COVID-19 chronicles in Brazil
“What we learn from history is that people don’t learn from history”
We saw this wave coming. From a health perspective, the measures taken to mitigate the spread of COVID 19 are supported by research and scientific data, the main objective is to save lives and avoid the collapse of an existing limited health system. In parallel, on the economic front, the overriding priority is to provide support to the low-income population and avoid unemployment, as well as keep small-medium enterprises (SME) from shutting down.
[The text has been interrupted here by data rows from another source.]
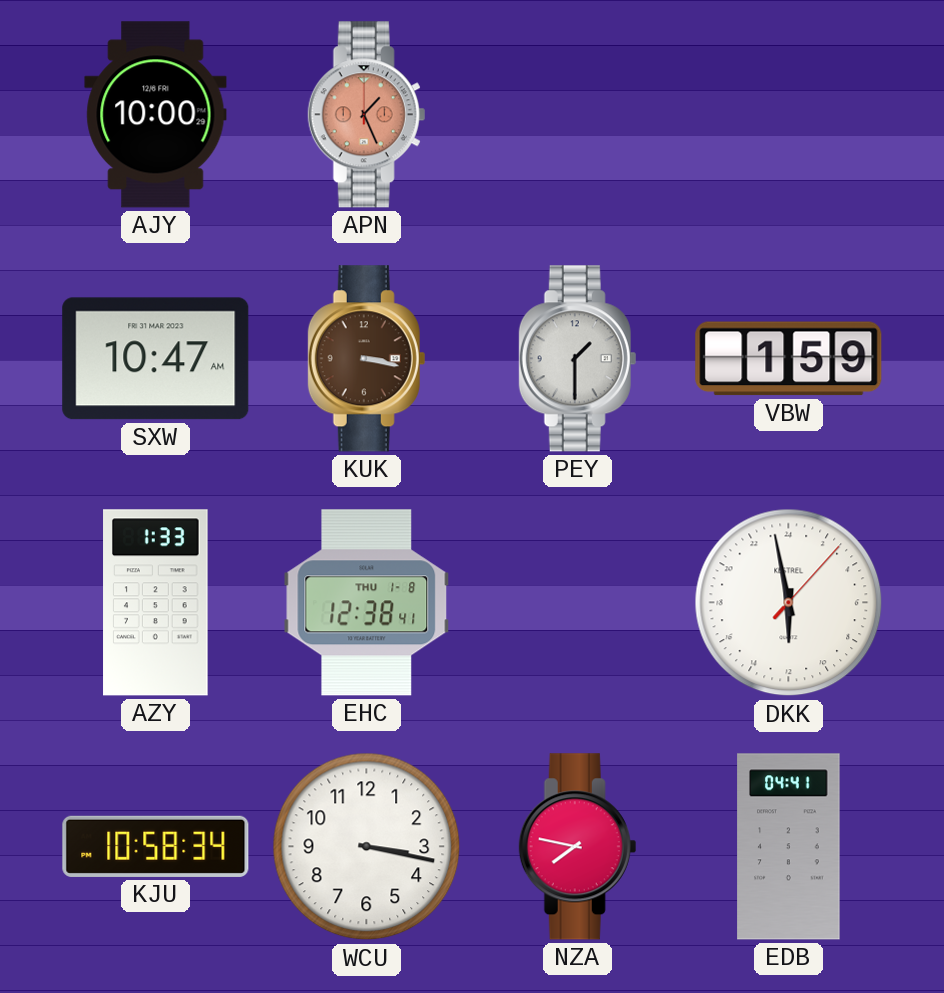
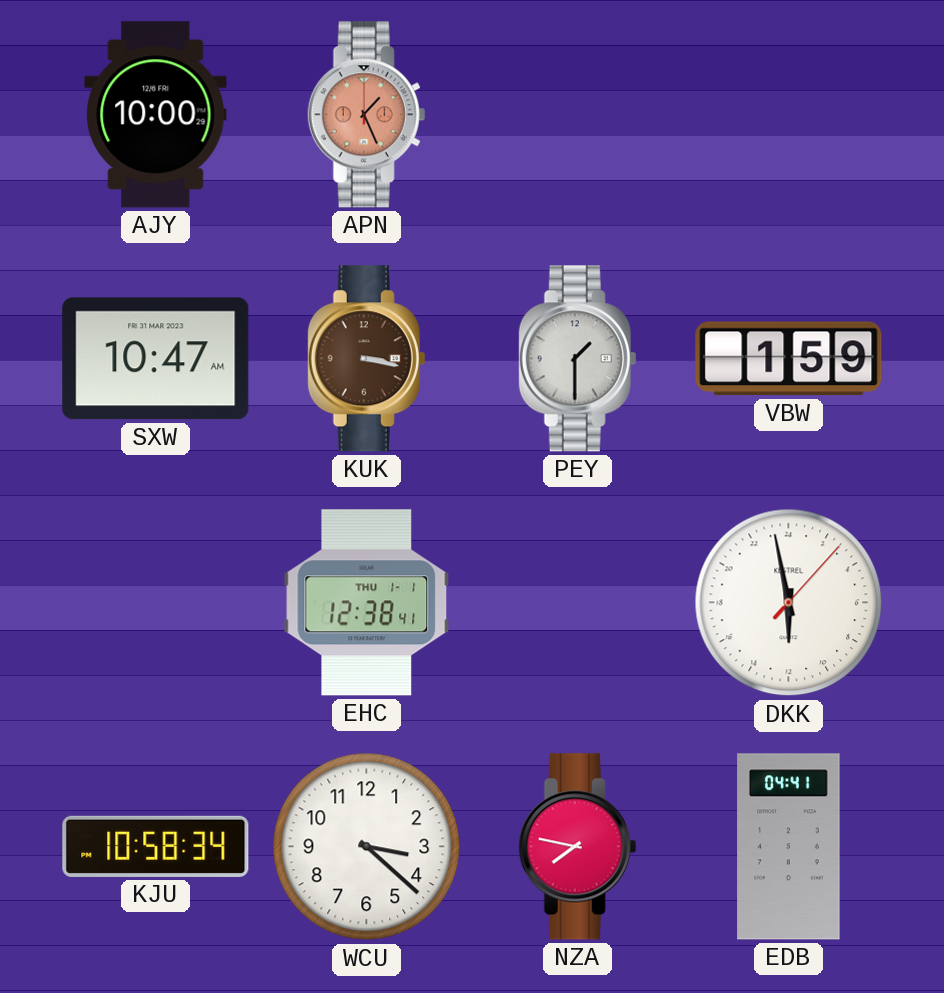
AZY: 1:33 -> none
EHC date: THU 1-8 -> THU 1-1
WCU: 3:17 -> 3:22
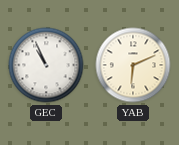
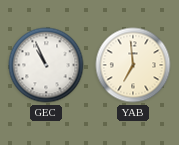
YAB: 6:11 -> 6:59
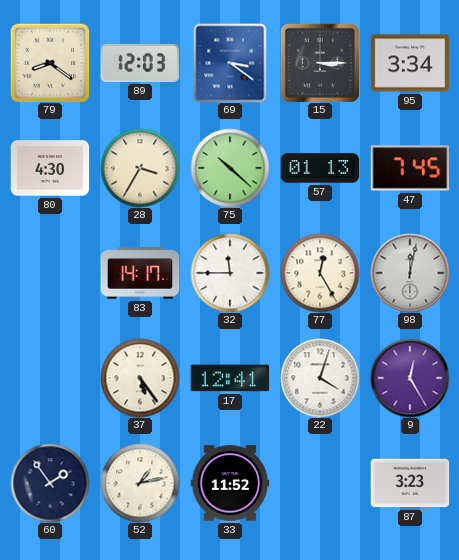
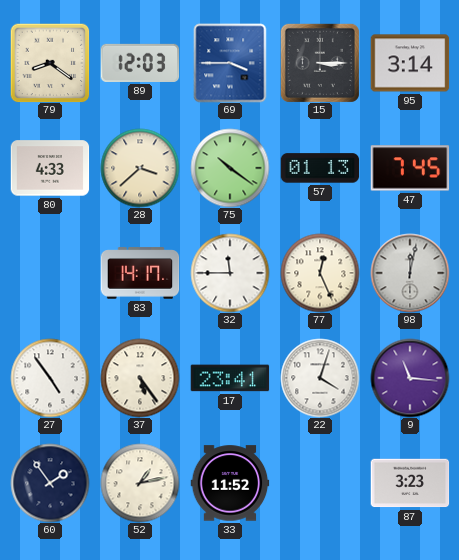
69: 3:21 -> 3:45
95: 3:34 -> 3:14
80: 4:30 -> 4:33
28: 3:35 -> 3:38
75: 10:22 -> 10:21
77: 12:25 -> 12:26
27: none -> 4:54
17: 12:41 -> 23:41
9: 12:25 -> 11:16
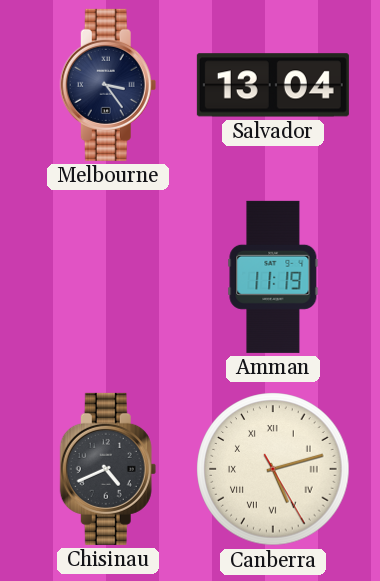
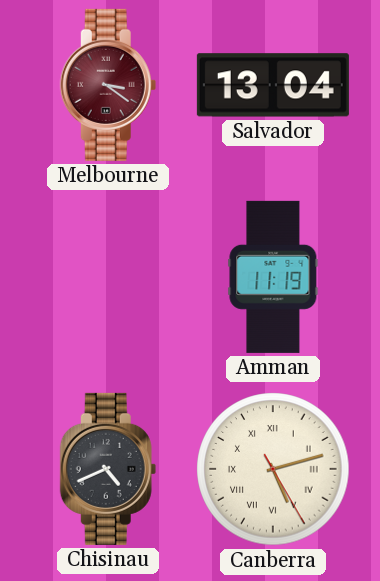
Melbourne: 3:24 -> 3:21
Melbourne dial: navy -> burgundy
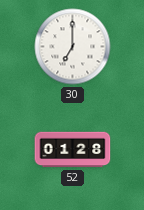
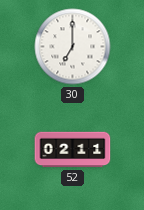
52: 01:28 -> 02:11
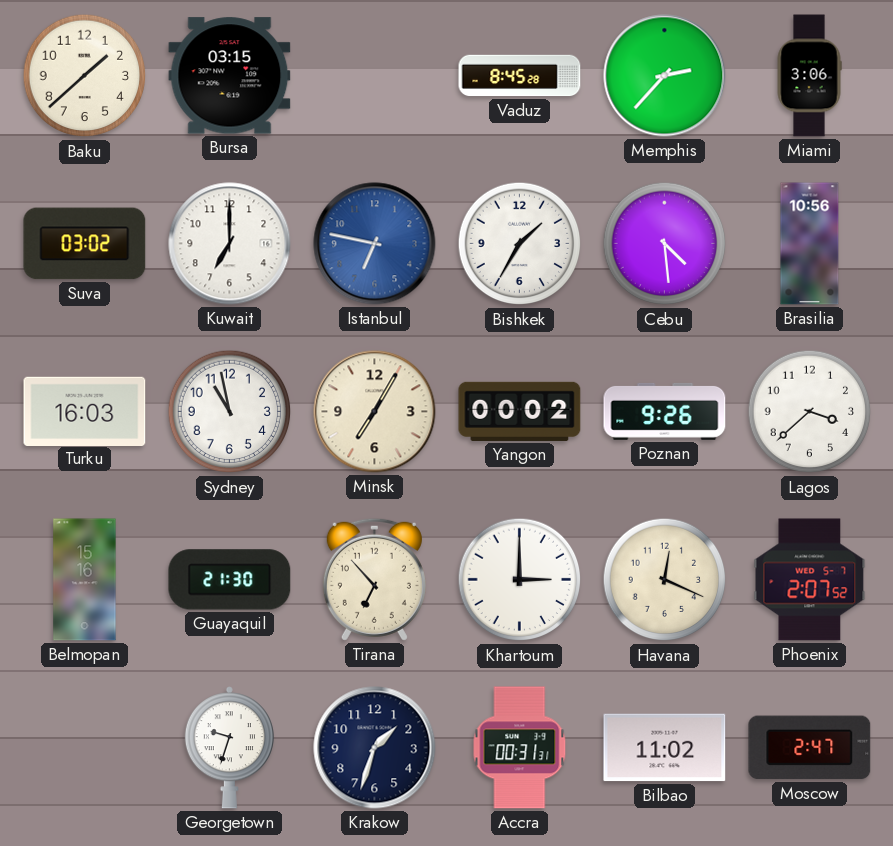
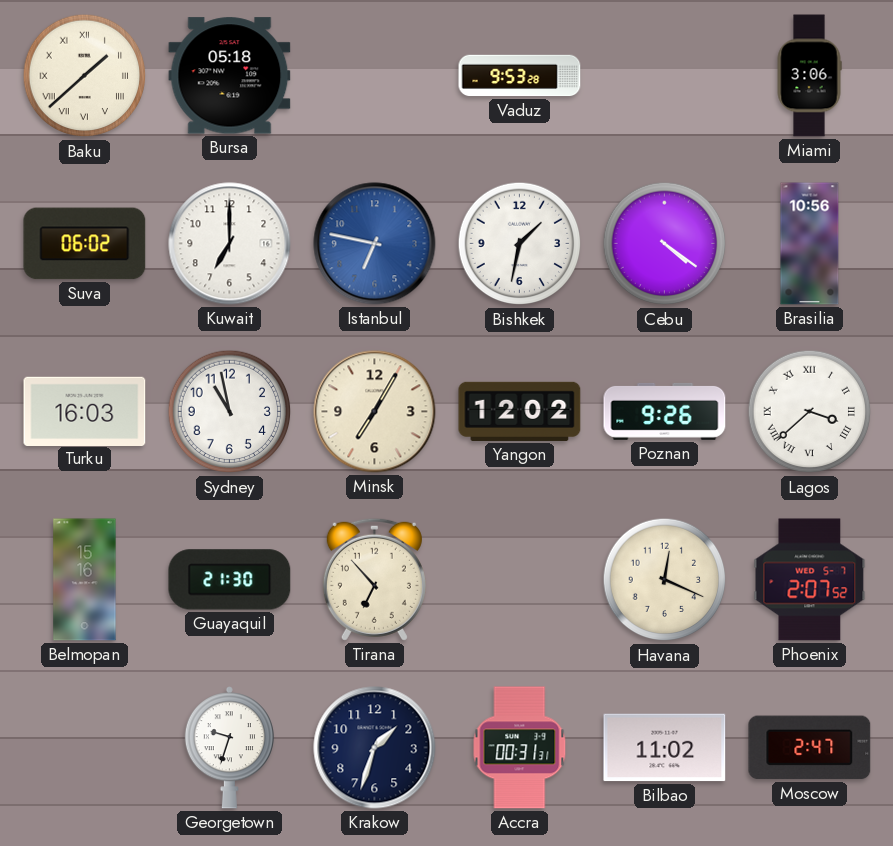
Baku numerals: Arabic -> Roman
Bursa: 03:15 -> 05:18
Vaduz: 8:45 -> 9:53
Memphis: 2:37 -> none
Suva: 03:02 -> 06:02
Bishkek: 1:35 -> 1:32
Cebu: 4:29 -> 4:21
Yangon: 00:02 -> 12:02
Lagos numerals: Arabic -> Roman
Khartoum: 3:00 -> none
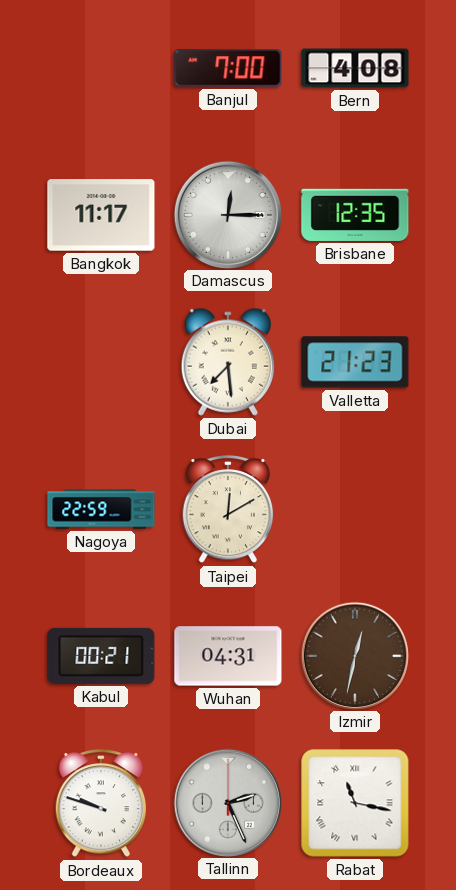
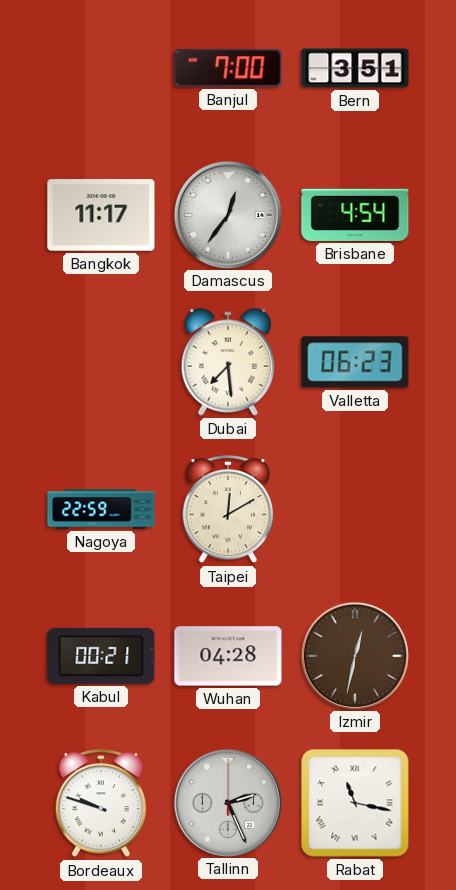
Bern: 4:08 -> 3:51
Damascus: 12:15 -> 12:36
Brisbane: 12:35 -> 4:54
Valletta: 21:23 -> 06:23
Wuhan: 04:31 -> 04:28
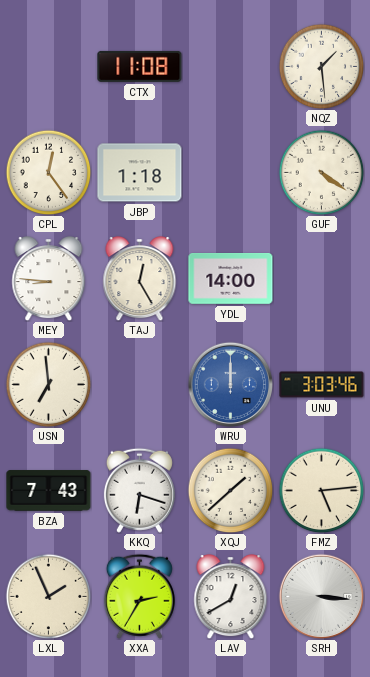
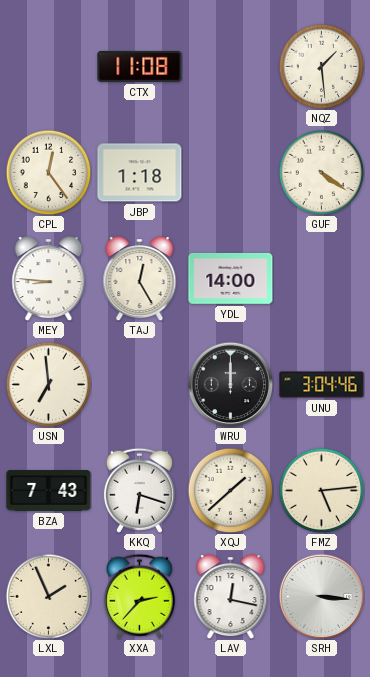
WRU dial: blue -> black
UNU: 3:03 -> 3:04
XXA: 2:35 -> 2:37
LAV: 12:40 -> 12:17
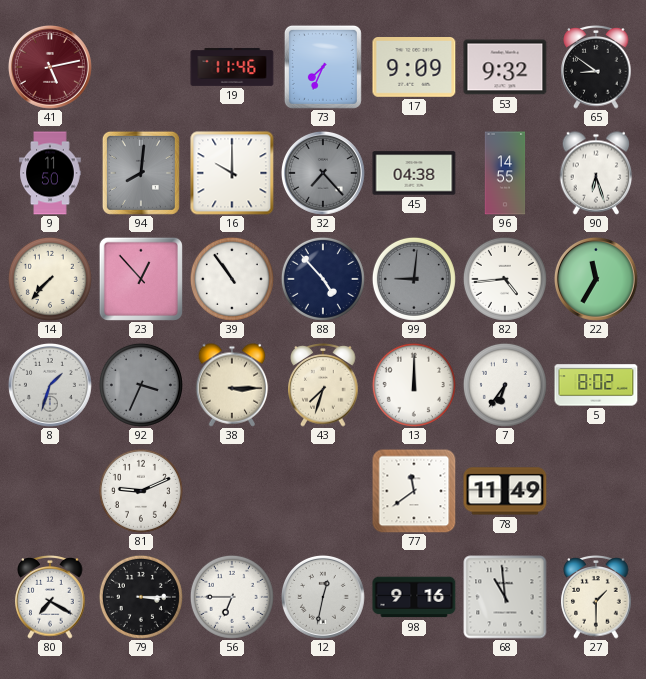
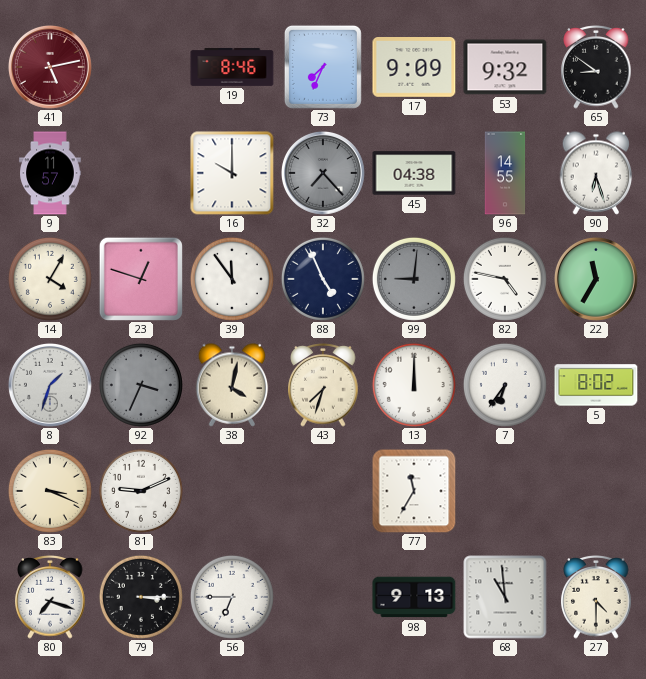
19: 11:46 -> 8:46
9: 11:50 -> 11:57
94: 8:01 -> none
14: 7:37 -> 4:05
23: 12:53 -> 12:48
39: 10:54 -> 11:54
88: 4:53 -> 4:56
82: 4:44 -> 4:47
38: 3:15 -> 4:02
83: none -> 3:19
77: 11:39 -> 11:35
78: 11:49 -> none
80: 7:20 -> 7:18
12: 12:32 -> none
98: 9:16 -> 9:13
27: 1:30 -> 4:30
Brazil’s already fragile fiscal situation, which is running a primary deficit at 2% of GDP and public indebtedness at 75% will deteriorate further on the back of the fiscal stimulus to alleviate the sudden stop of the world economy. Meanwhile the high number of informal jobs poses an additional challenge on the implementation of income-transferring measures. On the monetary front, the dilemma of lowering interest rates vs additional pressure on BRL (down 30% YTD against USD) dominates the narrative.
Keynesian treatment a la Guedes
Finance minister Guedes and his cabinet have prescribed a Keynesian treatment to the patient but with some doses of Friedman. The fiscal stimulus package is rooted in three main areas: (i) utilisation of the already established income transferring Bolsa-familia program expanding by more than 1million beneficiaries to c.15million families that will be able to receive an extra US$110 monthly income, in additional to the standard USD$75 monthly income, (ii) an additional c.20million informal workers will also be eligible for the monthly income by registering on an app, and (iii) registered workers will be able to secure a yearly withdrawal from social security funds they contribute to.
A program created by Temer’s administration to enhance consumption during low economic activity, will secure additional liquidity to families by enabling a one-off c.USD200 income. The administration is considering a partnership with Payment Service Providers, such as our investee company Stone, to ensure income can be transferred to both individuals and SMEs.
The prescribed treatment for companies has a combination of new and traditional medicines – minimising impact on working capital by providing cheaper short-term facilities anchored on the all times low interest rate, SELIC 3.75%, or granting a grace period for interest payment for public banks and DFIs, and offering tax deferrals.
There are further measures to enhance bank lending capabilities by reducing compulsory bank deposit reserves from 25% to 17%, adding c.USD12bn to the financial system. The new medicine is in practice putting in place Paulo Guedes’ liberal idea, of reducing labour cost and providing flexible working contract. The result is a relief to companies by reducing tax paid over gross salary, allowing the possibility to reduce the weekly working hours, or even suspending the existing contract, which will be paid temporarily by Federal government.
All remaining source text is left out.